Impact from Deep Water Horizon spill felt in SWFL 10 years later
Over 200 million gallons of oil flooded the Gulf of Mexico nearly 10 years ago. Now, it looks like the spill is more damaging to the environment than originally thought.
Three grouper and a handful of snapper are a lot less than captain Kyle Harmon said he would have brought back a few years ago.
“Red tide’s been pretty rough,” Harmon said. “A lot of places that we use to fish aren’t near as productive as they used to be.”
Like red tide, our gulf’s waters have seen their share of catastrophic events, perhaps the worst in history when hundreds of millions of gallons of oil smothered marine life in the 2010 Deepwater Horizon spill.
New research is finding toxic oil may have reached waters close to Southwest Florida, like Tampa and the Florida Keys. A marine science professor at Florida Gulf Coast University worked in Louisiana for years after the spill. He told WINK News over the phone that he does not find the results of the study surprising.

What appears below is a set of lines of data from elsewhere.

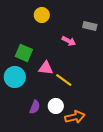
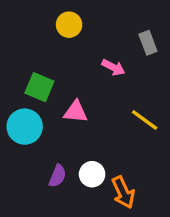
gray rectangle: (90, 26) -> (148, 43), turned 56
yellow line: (64, 80) -> (145, 120), moved
orange arrow: (75, 117) -> (123, 192), turned 78

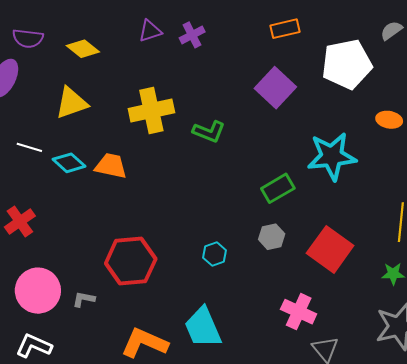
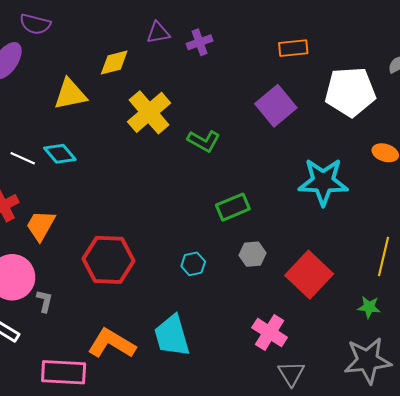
yellow diamond: (83, 49) -> (114, 62), moved, turned -60
yellow cross: (151, 111) -> (149, 112), turned -36
white line: (29, 147) -> (23, 158), moved
orange trapezoid: (111, 166) -> (41, 226), moved, turned -80
green rectangle: (278, 188) -> (233, 207), moved
gray L-shape: (84, 299) -> (45, 301), moved, turned 85

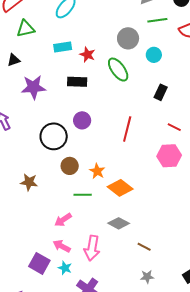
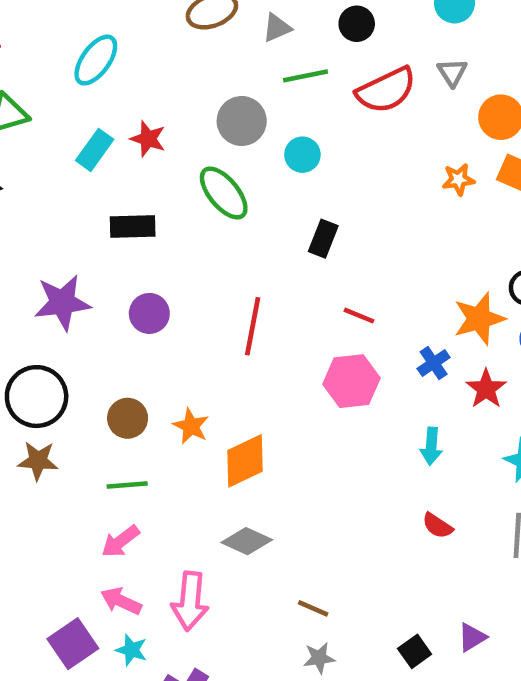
cyan rectangle: (63, 47) -> (95, 150), turned -42
red star: (87, 55) -> (148, 139), moved
purple star: (33, 87) -> (62, 303), moved
black circle: (54, 136) -> (37, 397), moved
orange diamond: (120, 188) -> (245, 461), turned -60
green line: (83, 195) -> (127, 485), moved
brown line: (144, 247) -> (313, 608), moved
purple square: (39, 263) -> (73, 644), turned 30

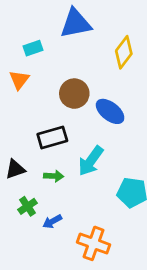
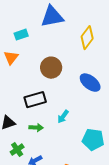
blue ellipse: (110, 111) -> (90, 83), moved
cyan arrow: (91, 161) -> (63, 117), size x0.6

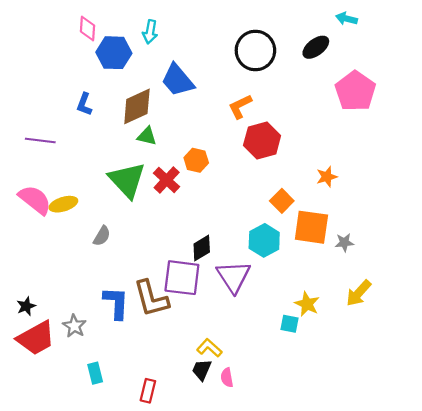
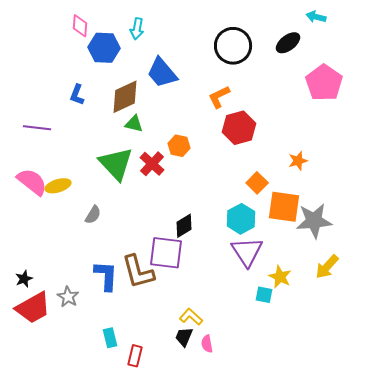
gray star: (344, 243) -> (314, 221), size x2.0
purple triangle: (233, 277) -> (247, 252), moved
cyan rectangle: (95, 373) -> (110, 338), moved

Scientists said new technology allowed them to track toxic oil that satellite imagery could not see after the 2010 spill.
”When it came to the coast, it’s a different mechanism,” Dr. Puspa Adhikari said. “It doesn’t wither or it doesn’t decompose or degrade easily.”
Scientists said the oil is dissolving, but coastal areas have not fully recovered yet, now almost 10 years later.